WORK ORDER.
Write the records out again exactly, but without pictures.

EXCERPTED RECORDS.
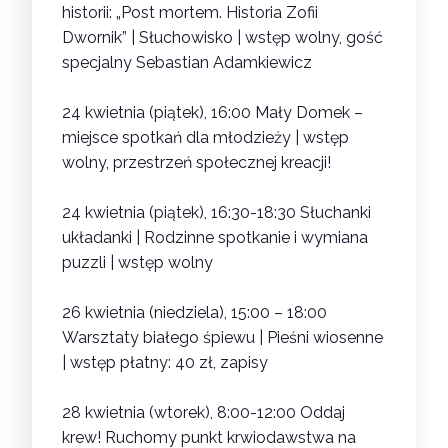
historii: „Post mortem. Historia Zofii
Dwornik” | Słuchowisko
| wstęp wolny, gość
specjalny
Sebastian Adamkiewicz
24 kwietnia (piątek), 16:00
Mały Domek –
miejsce spotkań dla młodzieży
| wstęp
wolny, przestrzeń społecznej kreacji!
24 kwietnia (piątek), 16:30-18:30
Słuchanki
układanki | Rodzinne spotkanie i wymiana
puzzli
| wstęp wolny
26 kwietnia (niedziela), 15:00 – 18:00
Warsztaty białego śpiewu | Pieśni wiosenne
| wstęp płatny: 40 zł, zapisy
28 kwietnia (wtorek), 8:00-12:00
Oddaj
krew! Ruchomy punkt krwiodawstwa na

WRITTEN ANSWER.
historii: „Post mortem. Historia Zofii
Dwornik” | Słuchowisko
| wstęp wolny, gość
specjalny
Sebastian Adamkiewicz
24 kwietnia (piątek), 16:00
Mały Domek –
miejsce spotkań dla młodzieży
| wstęp
wolny, przestrzeń społecznej kreacji!
24 kwietnia (piątek), 16:30-18:30
Słuchanki
układanki | Rodzinne spotkanie i wymiana
puzzli
| wstęp wolny
26 kwietnia (niedziela), 15:00 – 18:00
Warsztaty białego śpiewu | Pieśni wiosenne
| wstęp płatny: 40 zł, zapisy
28 kwietnia (wtorek), 8:00-12:00
Oddaj
krew! Ruchomy punkt krwiodawstwa na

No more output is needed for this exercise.